Repeat this process until the dog has learned to follow the fetch toy.
Teaching grabbing behaviours
Now it’s time to start conditioning your dog to grab the fetch toy in their mouth. Place it on the ground at about arm's length but within reach. If your dog touches the toy with its nose as before, don’t reward it with a treat just yet. Give it some time to get curious about the toy. When it starts to nibble, bite or lick the toy, reward the behaviour in the usual way.
When they get around to picking the fetch toy in their mouths this is your cue to shower your beloved pet with treats and attention. Your dog now has the skills they need to start playing fetch!
Now your dog knows that picking up the fetch toy with their mouths leads to all-round merriment, we need to get them used to the mechanics of the game in a safe and stress-free environment. Starting out in the home is a good idea so long as you start small (the last thing you want is the fetch toy to start wreaking havoc around your house).
Start out by tossing the fetch toy just a couple of feet away. When they pick it up, click your clicker, treat and praise them. Repeat this until they have it down to an art, then combine this with the “come” command to get them to come to you with the fetch toy. When they bring it to you, take it from them, click, treat and fuss.
Take some time to throw the fetch toy farther and farther away (without destroying any picture frames or vases) until both of you are confident that you’ve mastered how the game works.
Taking the game outside
Believe it or not, this can be more complicated than you might expect. Don’t forget that your dog has been practicing in a familiar space where their scent is everywhere. Next, you’ll be taking the game into an environment where the distraction of new sights, sounds, and smells are plentiful.

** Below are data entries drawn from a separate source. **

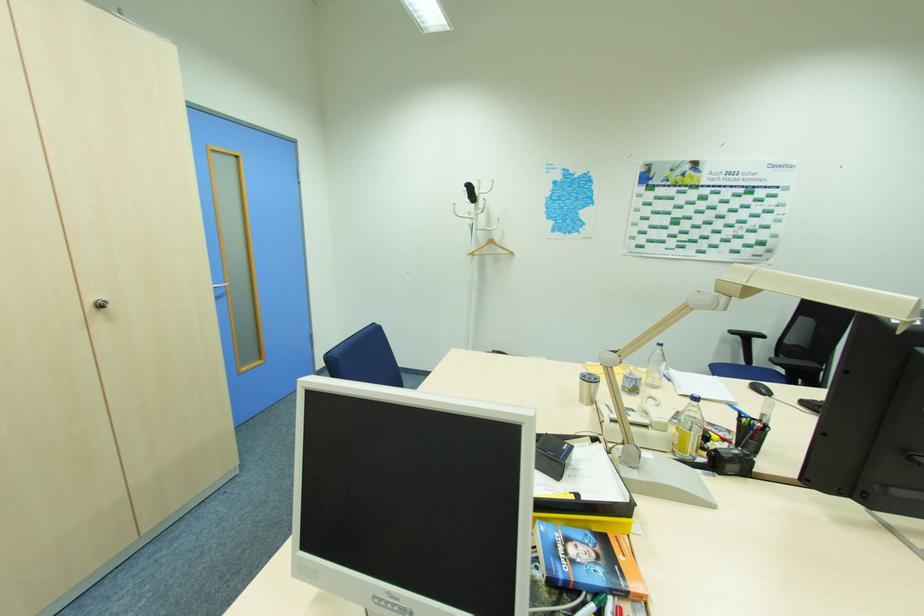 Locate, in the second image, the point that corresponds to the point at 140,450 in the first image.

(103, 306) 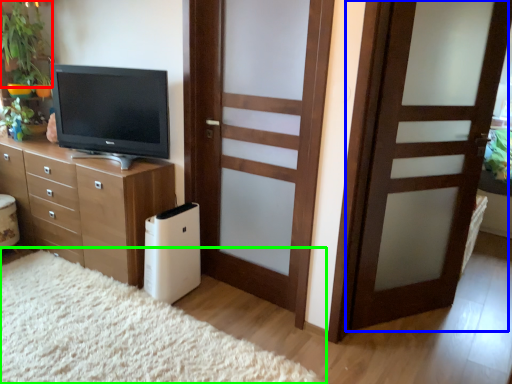 Question: Which is farther away from plant (highlighted by a red box)? door (highlighted by a blue box) or plain (highlighted by a green box)?

Choices:
 (A) door
 (B) plain

Answer: (A)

If possible, start out in your back garden or another enclosed space. Or at the very least a walled off area like a local park. Practice your game in an off-peak time where there will be fewer people and (crucially) fewer other dogs.
Make sure you bring plenty of yummy treats with you to keep up the positive reinforcement and start off small, throwing the toy just a few feet away before going for increasingly robust and ambitious throws.
By the time Wimbledon comes around, the two of you will be volleying your new tennis ball back and forth like champs!